April 25, 2004

The Eagle: Former U.N. Weapons Inspector Blix Compares WMD search to witch-hunts

In some ways, the events leading up to the invasion of Iraq were similar to “the witch-hunts of past centuries,” former United Nations chief weapons inspector Hans Blix told a crowd at Texas A&M University on Friday night.

For those who believe in witches or weapons of mass destruction, he said, “the evidence does not have to be all that strong. You will take it.”

“ It seems to me that the U.S. and U.K. leadership were so convinced that there were weapons of mass destruction [in Iraq] that they couldn’t imagine they weren’t there,” Blix surmised.

...

In the autumn of 2002, Blix said Friday, he still had a “gut feeling” that Saddam was hiding WMDs. But, he added, it wasn’t his job to operate on gut feelings.

Then his team began inspecting numerous Iraqi sites based on U.S. intelligence reports and found nothing.


Uh... what about this UN weapons inspector find in January 2003?
The prospect of war with Iraq rose sharply last night after United Nations weapons inspectors discovered 11 rocket warheads designed to deliver chemical weapons.

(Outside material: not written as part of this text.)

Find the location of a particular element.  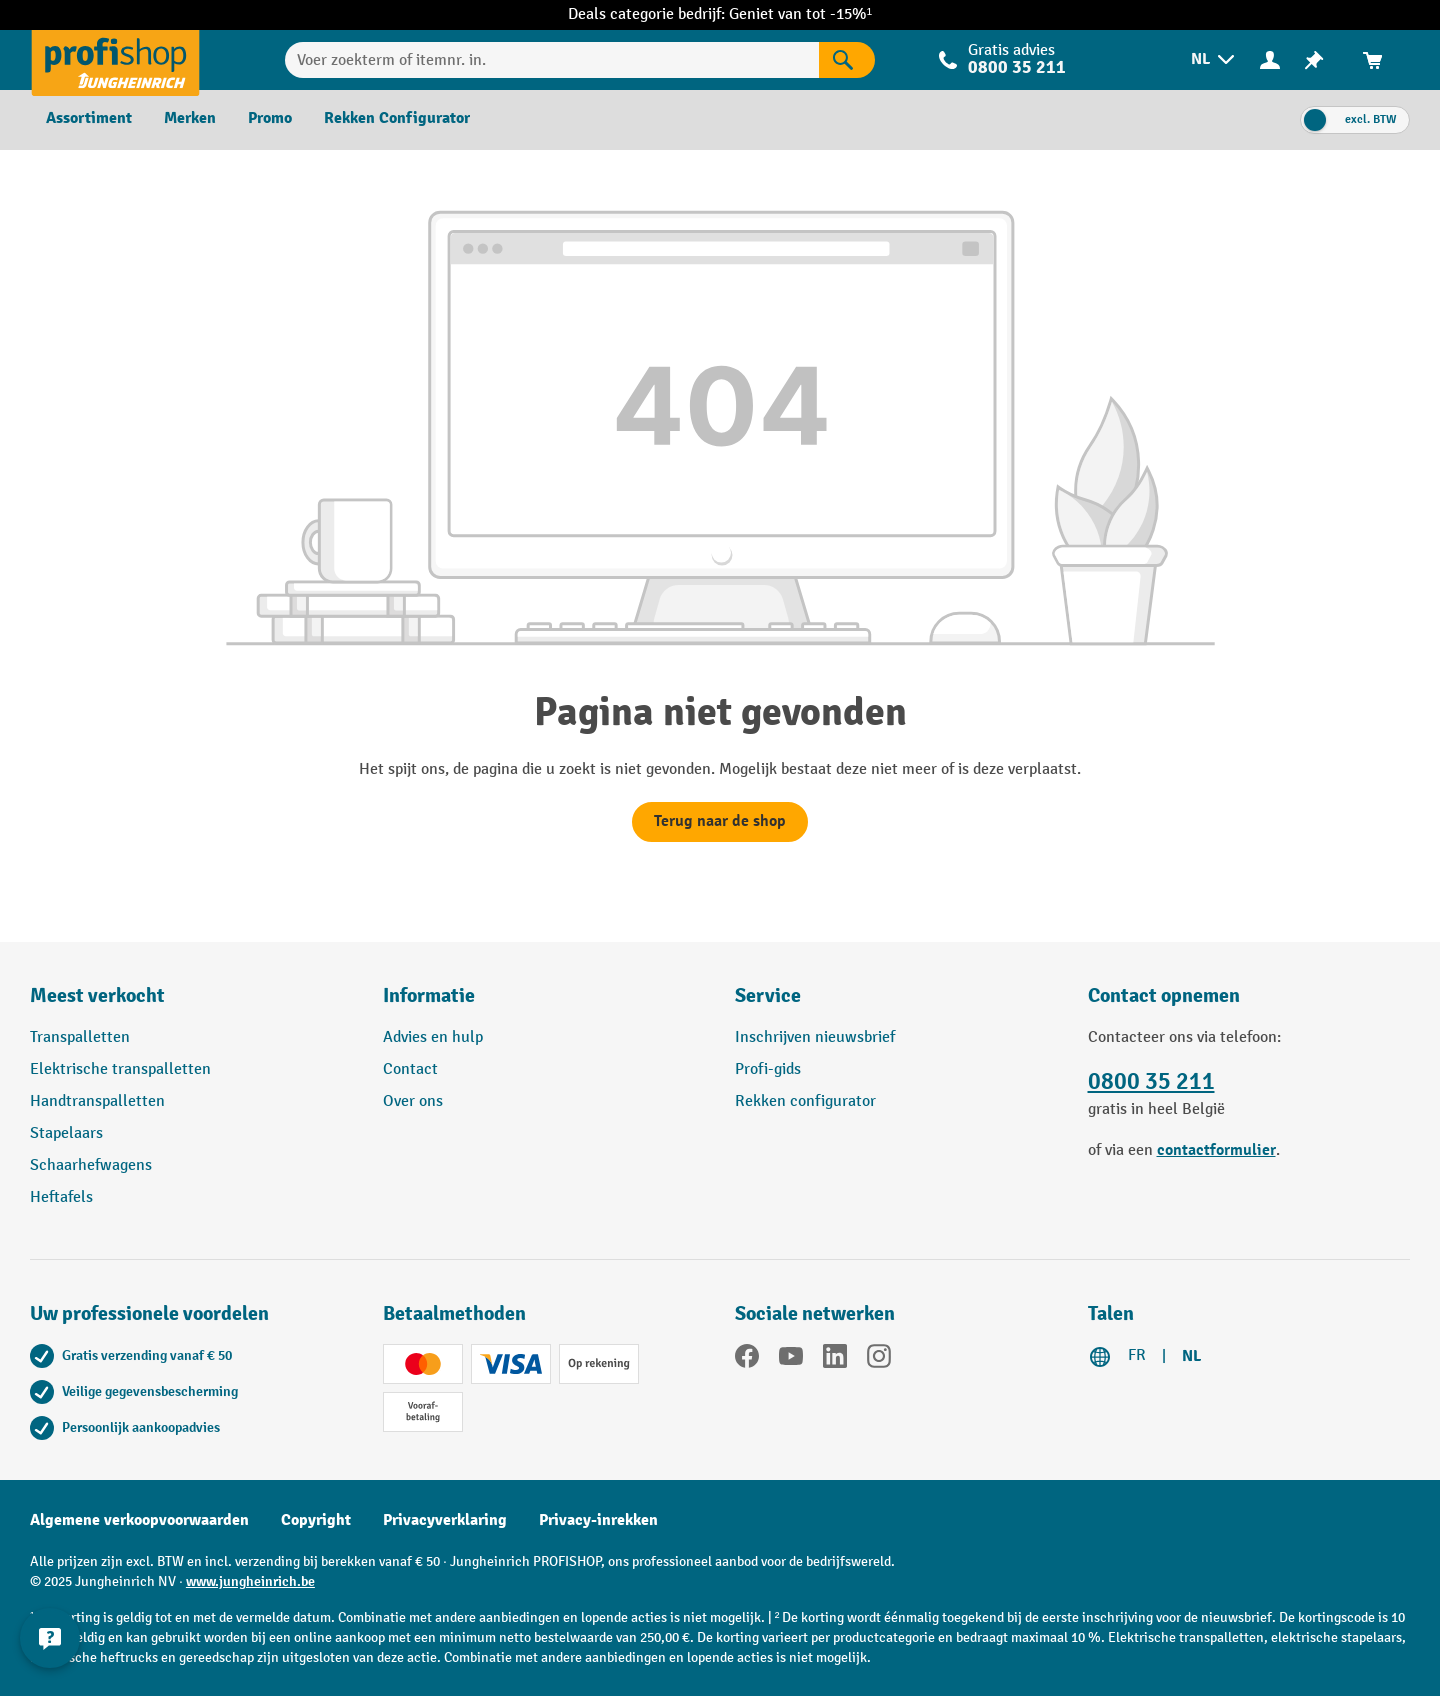

Stapelaars is located at coordinates (66, 1133).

They said Baghdad had failed to declare them.

...

Mr Blix said there were two roads towards resolving the crisis: disarmament or the use of force.

He said that he hoped the first road was still possible but added: "We feel that Iraq must do more than they have done so far in order to make this a credible avenue."

Iraq tried to shrug off the find. "These are 122mm rockets with an empty warhead," said Gen Hussam Mohammad Amin, the head of the Iraqi national monitoring directorate, who is Iraq's main liaison with the inspectors.

"These rockets are expired . . . they were in closed wooden boxes . . . that we had forgotten about."